Investing In Dunedin
For more information about investing in Dunedin go to www.otago.nzpif.org.nz.
by Corelogic Kelvin Davidson, Chief Property Economist
Rental data is sourced from the Ministry of Business, Innovation and Employment based on rental bonds lodged. This data is supplied grouped into geographic areas based on statistical area units used by Statistics NZ for the census and as a result do not always match well with common usage suburb names.
The rental data for each area is matched to property price information from our database to determine property prices and therefore yield. The yield is calculated as the annualised rental income divided by the median property value calculated using our E-Valuer.
The rental market across Dunedin is dominated by houses. Of the 492 properties recently available on the market for rent, 411 have been houses (84 per cent), 27 flats (5 per cent), with 54 apartments (11 per cent). Flats have been concentrated in Central Dunedin (15 properties), with six each in Kew/St Clair/St Kilda East and Mosgiel. These properties have represented 18 per cent of all those on the market for rent recently in Central Dunedin. Apartments are also a key property type in Central Dunedin (42), with a handful in Mosgiel and North East Valley/Pine Hill.
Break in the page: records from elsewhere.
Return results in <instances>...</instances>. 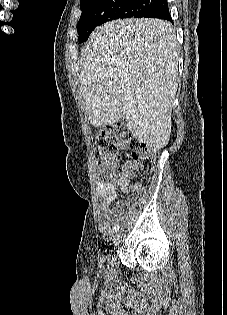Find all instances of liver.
<instances>
[{
	"instance_id": "obj_1",
	"label": "liver",
	"mask_w": 227,
	"mask_h": 315,
	"mask_svg": "<svg viewBox=\"0 0 227 315\" xmlns=\"http://www.w3.org/2000/svg\"><path fill=\"white\" fill-rule=\"evenodd\" d=\"M80 90L90 123L126 118L147 146H166L178 87L179 51L174 28L160 19L115 20L98 27L81 54Z\"/></svg>"
}]
</instances>
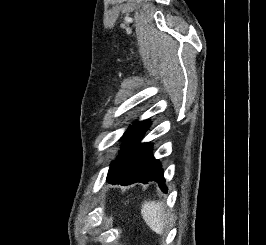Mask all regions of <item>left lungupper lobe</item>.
Instances as JSON below:
<instances>
[{
	"label": "left lung upper lobe",
	"instance_id": "5c2ea615",
	"mask_svg": "<svg viewBox=\"0 0 266 245\" xmlns=\"http://www.w3.org/2000/svg\"><path fill=\"white\" fill-rule=\"evenodd\" d=\"M150 124L151 122H149L148 120L136 123L128 128L127 132L124 133V136L131 138L140 137L145 133ZM123 138L126 139L125 137ZM140 145V140L137 138L126 139L123 144L121 154L119 155L117 160L111 163L107 178L127 173L136 160Z\"/></svg>",
	"mask_w": 266,
	"mask_h": 245
}]
</instances>
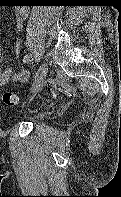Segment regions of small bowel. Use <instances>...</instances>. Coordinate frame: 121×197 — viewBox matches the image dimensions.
<instances>
[{
    "label": "small bowel",
    "mask_w": 121,
    "mask_h": 197,
    "mask_svg": "<svg viewBox=\"0 0 121 197\" xmlns=\"http://www.w3.org/2000/svg\"><path fill=\"white\" fill-rule=\"evenodd\" d=\"M15 15L17 18V30H20L22 27V23L27 17V9L23 7H18L15 10ZM1 22V18H0ZM0 34H1V29H0ZM15 49L17 52H19L20 49V41L17 40L15 42ZM2 62V50L0 47V64ZM29 77V72L27 69L22 68L21 71L18 74H14V71L11 67H6V68H0V86H5L10 82H26Z\"/></svg>",
    "instance_id": "obj_1"
}]
</instances>
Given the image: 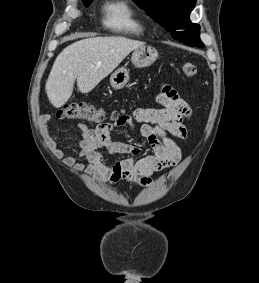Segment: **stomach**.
<instances>
[{
	"label": "stomach",
	"instance_id": "stomach-1",
	"mask_svg": "<svg viewBox=\"0 0 259 283\" xmlns=\"http://www.w3.org/2000/svg\"><path fill=\"white\" fill-rule=\"evenodd\" d=\"M157 57L158 52L154 47L143 45L133 51L131 61L137 67H148ZM129 78V71L125 67L118 68L110 77V85L114 89H121L128 83Z\"/></svg>",
	"mask_w": 259,
	"mask_h": 283
}]
</instances>
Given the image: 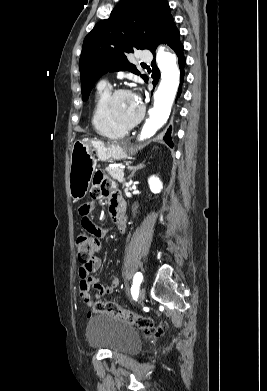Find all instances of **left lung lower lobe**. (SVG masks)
Instances as JSON below:
<instances>
[{"instance_id":"left-lung-lower-lobe-1","label":"left lung lower lobe","mask_w":267,"mask_h":391,"mask_svg":"<svg viewBox=\"0 0 267 391\" xmlns=\"http://www.w3.org/2000/svg\"><path fill=\"white\" fill-rule=\"evenodd\" d=\"M179 36H180V33H179L177 27L174 26L170 29V31L167 33V35L164 37V39L161 42V43H166L167 45H169L175 51V53L178 57V63H179L180 71H181V82H180L178 96L181 93V85H182L183 78H184V66L186 63V59L183 54V45L180 42ZM155 50H156V47H154L151 50V52L153 53L154 56H155ZM151 66H152V78L154 79V81L152 83L155 86L159 80V77H160V72H159L158 67L156 66L155 59L152 61ZM164 141L170 147H173V143L171 140V128H169L167 130V133L164 136Z\"/></svg>"}]
</instances>
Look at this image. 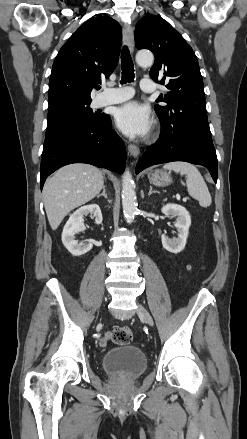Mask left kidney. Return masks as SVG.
<instances>
[{
  "label": "left kidney",
  "mask_w": 247,
  "mask_h": 439,
  "mask_svg": "<svg viewBox=\"0 0 247 439\" xmlns=\"http://www.w3.org/2000/svg\"><path fill=\"white\" fill-rule=\"evenodd\" d=\"M162 213L168 217H176L174 226L177 228L178 237L170 239L166 235H162L163 247L174 254L181 252L186 245L189 228L191 226V217L189 212L181 205L167 204L162 207Z\"/></svg>",
  "instance_id": "left-kidney-1"
}]
</instances>
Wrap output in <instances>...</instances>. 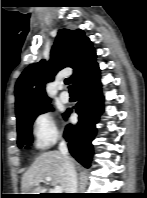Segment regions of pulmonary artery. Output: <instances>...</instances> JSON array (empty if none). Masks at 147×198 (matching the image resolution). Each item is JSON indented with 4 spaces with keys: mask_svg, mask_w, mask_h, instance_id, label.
Here are the masks:
<instances>
[{
    "mask_svg": "<svg viewBox=\"0 0 147 198\" xmlns=\"http://www.w3.org/2000/svg\"><path fill=\"white\" fill-rule=\"evenodd\" d=\"M59 99L62 103H68L70 101V96H69L68 92L62 91L60 93Z\"/></svg>",
    "mask_w": 147,
    "mask_h": 198,
    "instance_id": "obj_1",
    "label": "pulmonary artery"
}]
</instances>
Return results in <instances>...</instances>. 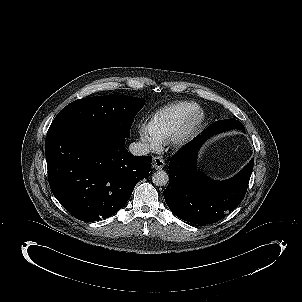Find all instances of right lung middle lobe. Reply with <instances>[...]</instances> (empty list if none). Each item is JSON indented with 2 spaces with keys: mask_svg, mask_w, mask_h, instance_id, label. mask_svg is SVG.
Segmentation results:
<instances>
[{
  "mask_svg": "<svg viewBox=\"0 0 302 302\" xmlns=\"http://www.w3.org/2000/svg\"><path fill=\"white\" fill-rule=\"evenodd\" d=\"M144 102L142 98L121 95L79 99L58 113L49 130L69 124L91 123L108 126L129 137L134 117Z\"/></svg>",
  "mask_w": 302,
  "mask_h": 302,
  "instance_id": "right-lung-middle-lobe-1",
  "label": "right lung middle lobe"
}]
</instances>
Turning to houses, the largest markets for rentals lately have been Glenleith/Roslyn/Belleknowes (63), Kew/St Clair/St Kilda East (51), with Mosgiel, Musselburgh/Vauxhall/Peninsula, and Caversham all with 45. But in terms of concentration rates, many parts of Dunedin are 100 per cent – eg Kenmure/Mornington, University/Maori Hill, South Dunedin/St Kilda, Sunnyvale/Abbotsford/Burnside, Rural, and Ravenbourne/Mt Mera/Port Chalmers.
House Size, By Bedroom Count
Looking at the 411 houses recently for rent across Dunedin, none have had five bedrooms, and only 21/5 per cent with one.
The four-bedroom category has also been relatively small, with only 54 properties, or 13 per cent, of houses recently for rent. Kew/St Clair/St Kilda East has been the largest area for four-bedroom houses.
Looking at the more significant market for two-bedroom rental houses in Dunedin (123/30 per cent), the largest areas have been Central Dunedin (18), and Caversham, Glenleith/Roslyn/Belleknowes, and Kew/St Clair/St Kilda East, with 15 each. In Central Dunedin and South Dunedin/St Kilda, two-bedroom properties have been 67 per cent of all houses recently available for rent.
For three-bedroms, 213 were available for rent across Dunedin, or 52 per cent of houses. Glenleith/Roslyn/Belleknowes (39), Kenmure/Mornington (27), and Musselburgh/Vauxhall/Peninsula (27) have been the largest markets, with fairly high concentration rates; Kenmure/Mornington (82 per cent) and Glenleith/Roslyn/Belleknowes (62 per cent).
Rent And Yield
Median weekly rents for three-bedroom houses across Dunedin are in a tight range from $490 in rural areas, up to $595 in University/Maori Hill.
The values for these properties are more widely spread, from $452,950 in South Dunedin/St Kilda up to $806,650 in University/Maori Hill.
Rental yields have quite a wide range, from less than 4 per cent in University/Maori Hill, up to more than 5.5 per cent in Caversham and South Dunedin/St Kilda.
Rental growth itself has been wide-ranging across Dunedin lately, with three-bedroom houses falling by 2.6 per cent in the past year in Kenmure/Mornington, but rising by more than 15 per cent in Rural, South Dunedin/St Kilda and Caversham.